12.11.2018

In Strict Confidence ‎– Hate2Love


Genre: Electro, Darkwave, Dark Electro, EBM, Synth Pop, Dark Ambient
Release: 2018

In Strict Confidence (kurz: ISC) ist ohne Zweifel eine der wenigen deutschen dunkelelektronischen Bands, welche sich seit Gründung Anfang der 1990er Jahre über die letzten drei Jahrzehnte stabil gehalten hat und stets zeitgemäße Audioqualität abzuliefern wusste. Bezieht man sich nun rein auf den ersten offiziellen Album-Release Cryogenix, so feiert das Kollektiv mit der neuesten Auskopplung Hate2Love nun sein zehntes Studio-Album, welches abermals beim Label Minuswelt Musikfabrik erscheint. Dass Allround-Talent Dennis Ostermann ein erfahrener Künstler ist steht ebenso außer Frage wie dass die beiden anderen Bandmitglieder Jörg Schelte & Stefan Vesper wissen wie ein gutes Album zu produzieren ist. Nachdem sowohl Utopia wie auch The Hardest Heart streckenweise andere Wege einschlugen, soll Hate2Love vermehrt in Richtung Wurzeln der Band angelehnt sein. Allein das kreative Cover Artwork hegt dahingehend einen überraschend Horror-lastigen Anspruch. Zwölf neue Tracks füllen also diese gute Stunde Musik und dürfen wohl auch diesmal eine Menge begeisterter Hörer finden.

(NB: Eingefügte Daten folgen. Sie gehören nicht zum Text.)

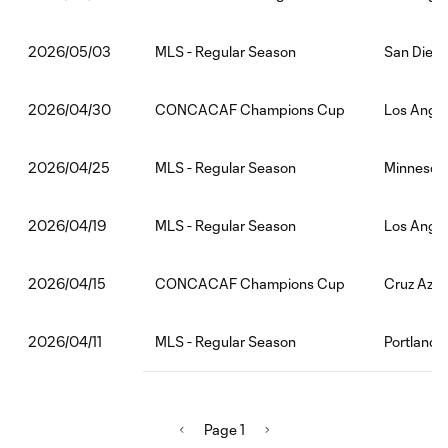
MLS - Regular Season
San Diego
2026/05/03
CONCACAF Champions Cup
Los Angel
2026/04/30
MLS - Regular Season
Minnesota
2026/04/25
MLS - Regular Season
Los Angel
2026/04/19
CONCACAF Champions Cup
Cruz Azul
2026/04/15
MLS - Regular Season
Portland 
2026/04/11
Page 1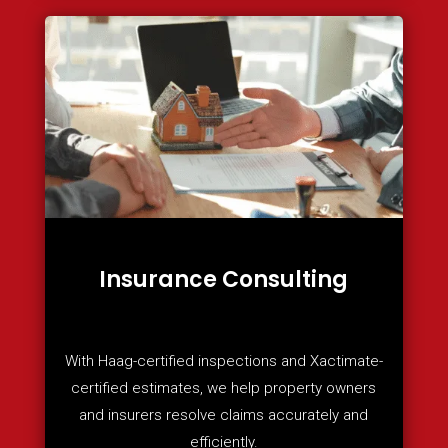
Insurance Consulting
With Haag-certified inspections and Xactimate-
certified estimates, we help property owners
and insurers resolve claims accurately and
efficiently.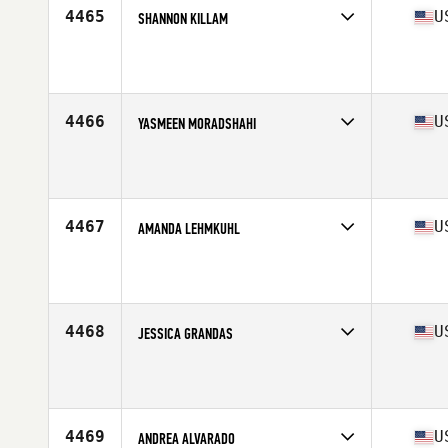
4465
U
SHANNON KILLAM
Competes in
North Central
Affiliate
CrossFit Merle Hay
Age
32
Stats
63 in | 127 lb
4466
U
YASMEEN MORADSHAHI
Competes in
Central East
Affiliate
CrossFit Maven
Age
20
4467
U
AMANDA LEHMKUHL
Competes in
North East
Affiliate
Iron CrossFit North Brunswick
Age
38
Stats
61 in | 120 lb
4468
U
JESSICA GRANDAS
Competes in
Central East
Affiliate
CrossFit Downriver
Age
39
Stats
64 in | 145 lb
4469
U
ANDREA ALVARADO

Am Anfang sorgen atmosphärische Klangsphären und weitläufige Wave-Pads mit dem Song "Flashover" für eine äußerst ambiente Stimmung. Im Hintergrund verhallen gekonnt einsetzende, gemächliche Drum-Parts sowie fein abgestimmte Klangeffekte. Auf erzählerische Weise sorgt Dennis' markanter Gesang auch noch für einen gekonnt düsteren Anteil in diesem komplex und professionell inszenierten Intro-Song. Das große Portfolio schöner Klangsynthese umhüllt von klanglichen Melodien macht von Beginn an Lust auf mehr.

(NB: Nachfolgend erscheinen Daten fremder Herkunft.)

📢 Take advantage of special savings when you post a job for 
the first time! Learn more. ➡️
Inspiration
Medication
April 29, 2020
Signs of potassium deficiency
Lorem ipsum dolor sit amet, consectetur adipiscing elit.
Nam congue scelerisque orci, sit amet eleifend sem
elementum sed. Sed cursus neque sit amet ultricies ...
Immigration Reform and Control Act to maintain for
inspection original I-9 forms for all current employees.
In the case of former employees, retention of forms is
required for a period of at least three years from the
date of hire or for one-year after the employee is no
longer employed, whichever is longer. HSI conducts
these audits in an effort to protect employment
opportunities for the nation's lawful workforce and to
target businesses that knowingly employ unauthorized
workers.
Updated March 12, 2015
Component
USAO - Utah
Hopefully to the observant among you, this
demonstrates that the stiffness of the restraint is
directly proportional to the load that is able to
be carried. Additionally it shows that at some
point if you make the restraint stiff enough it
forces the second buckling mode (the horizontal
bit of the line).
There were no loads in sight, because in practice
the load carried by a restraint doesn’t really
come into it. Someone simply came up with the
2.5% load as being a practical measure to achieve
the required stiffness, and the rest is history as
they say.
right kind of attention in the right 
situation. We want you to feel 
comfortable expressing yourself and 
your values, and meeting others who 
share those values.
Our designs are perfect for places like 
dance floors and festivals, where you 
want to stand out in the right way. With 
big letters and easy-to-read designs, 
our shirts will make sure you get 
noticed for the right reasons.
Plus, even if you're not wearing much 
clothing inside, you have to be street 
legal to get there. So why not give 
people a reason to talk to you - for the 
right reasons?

Der Track "Mercy" von der kürzlich erschienenen, gleichnamigen EP überrascht durch ein eigensinniges Dubstep/Triphop-Klangbild und könnte in Anbetracht dessen auch von The Prodigy oder Massive Attack stammen. Ein interessanter Rhythmus gepaart mit stimmungsvollen Lead-Synths formen auch diese Nummer zu einer imposanten Gesamtstruktur. Den deutlichsten ISC-Anteil tragen auch hier die markanten Vocals sowie rauchigen Gesänge. Was vor Allem überzeugt sind jedoch die verschiedenen, im Refrain einsetzenden, sequenziellen Effekte sowie die im Hintergrund verhallenden Klangspielereien.
Einen klassischen Electro-Dance-Track formt von Beginn an der düster wirkende "Used And Abused". Dies wird in erster Linie durch klassische Lead-Synths, einer dunklen und straighten EBM-Bassline sowie knallharten Drums vollzogen. Mit Gitarren-artigen Sequenzen und schönen Melodien werden dabei stimmungsvolle Vocals in den Refrain gepackt und dadurch ein wahrer Gänsehaut-Moment erzeugt. Ein wirklich emotional tiefgreifender und wunderschön inszenierter Song.

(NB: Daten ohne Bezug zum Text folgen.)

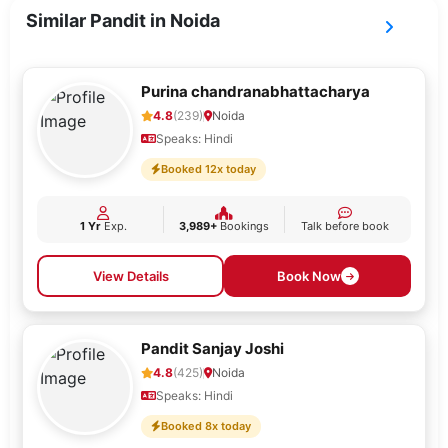
Similar Pandit in Noida
Purina chandranabhattacharya
4.8
(239)
Noida
Speaks: Hindi
Booked 12x today
1 Yr
Exp.
3,989+
Bookings
Talk before book
View Details
Book Now
Pandit Sanjay Joshi
4.8
(425)
Noida
Speaks: Hindi
Booked 8x today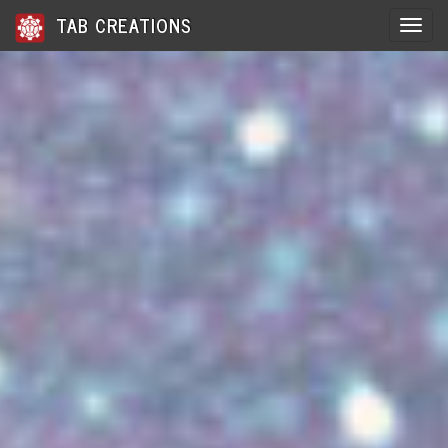
TAB CREATIONS
Toggle 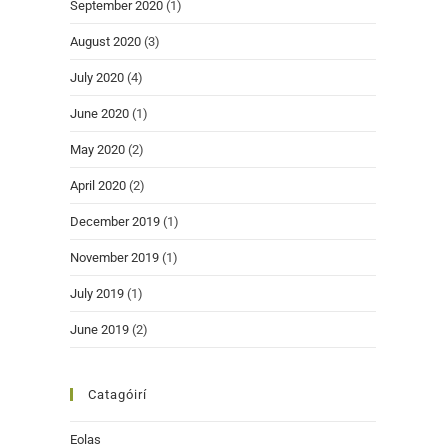
September 2020
(1)
August 2020
(3)
July 2020
(4)
June 2020
(1)
May 2020
(2)
April 2020
(2)
December 2019
(1)
November 2019
(1)
July 2019
(1)
June 2019
(2)
Catagóirí
Eolas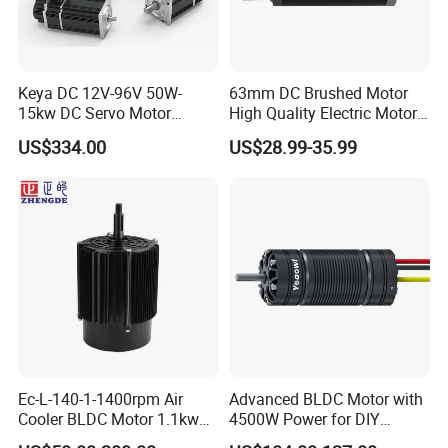
Keya DC 12V-96V 50W-
63mm DC Brushed Motor
15kw DC Servo Motor
High Quality Electric Motor
Pmsm Motor Support
with Break PMDC Motor
US$334.00
US$28.99-35.99
Customization
Ec-L-140-1-1400rpm Air
Advanced BLDC Motor with
Cooler BLDC Motor 1.1kw
4500W Power for DIY
1.5kw 2.2kw
Electric Motor Projects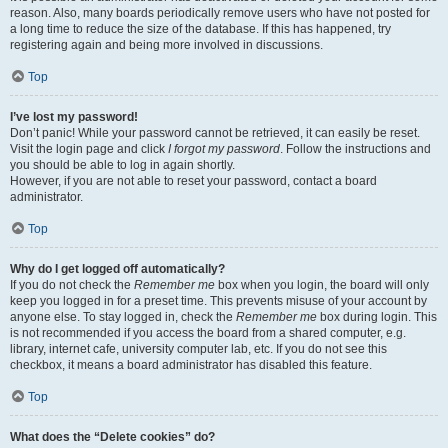
reason. Also, many boards periodically remove users who have not posted for
a long time to reduce the size of the database. If this has happened, try
registering again and being more involved in discussions.
Top
I’ve lost my password!
Don’t panic! While your password cannot be retrieved, it can easily be reset.
Visit the login page and click
I forgot my password
. Follow the instructions and
you should be able to log in again shortly.
However, if you are not able to reset your password, contact a board
administrator.
Top
Why do I get logged off automatically?
If you do not check the
Remember me
box when you login, the board will only
keep you logged in for a preset time. This prevents misuse of your account by
anyone else. To stay logged in, check the
Remember me
box during login. This
is not recommended if you access the board from a shared computer, e.g.
library, internet cafe, university computer lab, etc. If you do not see this
checkbox, it means a board administrator has disabled this feature.
Top
What does the “Delete cookies” do?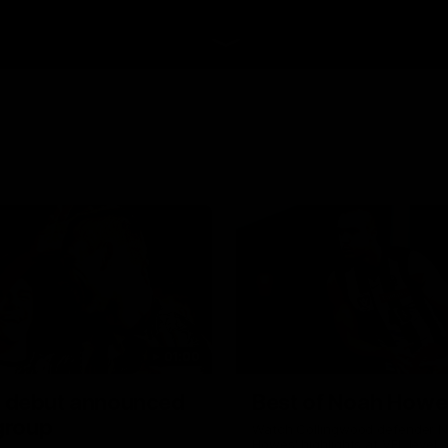
01:00
 debut announced
Best of Noah Howe
 group
Watch Collingwood defender 
Howes' highlights at VFL level 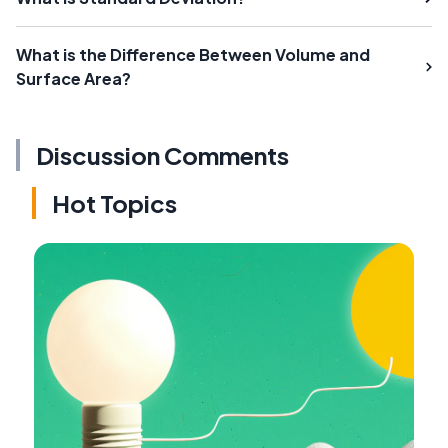
What is the Difference Between Volume and
Surface Area?
Discussion Comments
Hot Topics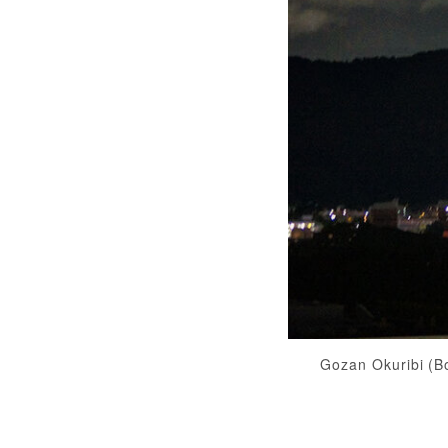
Gozan Okuribi (B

Mit sanftmütigen Piano-Melodien und sphärischen Klangeffekten setzt "Stay" daraufhin nach und läd den Hörer zum Durchschnaufen ein. Mit erzählerischen und deutlich abgemischten, deutschen Lyrics formt Dennis Ostermann hier eine feine Electro-Ballade, welche sich ebenfalls vor Allem im Refrain zu voller Größe entfaltet und durch nachhallende Effekte einen gewissen Post-Rock-Anteil beinhaltet. So bäumt sich dieser Track stückweise auf und weiß ebenfalls auf ganzer Linie zu überzeugen.
Deutlich elektronischer wird es wiederum mit "No One Remembers" und den anfänglichen technoiden Geräusch-Anteilen. Diese verhallten gekonnt im Hintergrund und werden forgesetzt durch klare Sequenz-Melodien sowie einer dicken EBM-Bassline gepaart mit komplexen Drum-Anteilen welche den Hörer zum Tanz einläd. Harte Shouts gepaart mit klaren Gesängen sorgen darüber hinaus dafür, dass ein Song empor steigt welcher vor Allem Oldschool-Herzen höher schlagen lässt. Gekonnt ist gekonnt!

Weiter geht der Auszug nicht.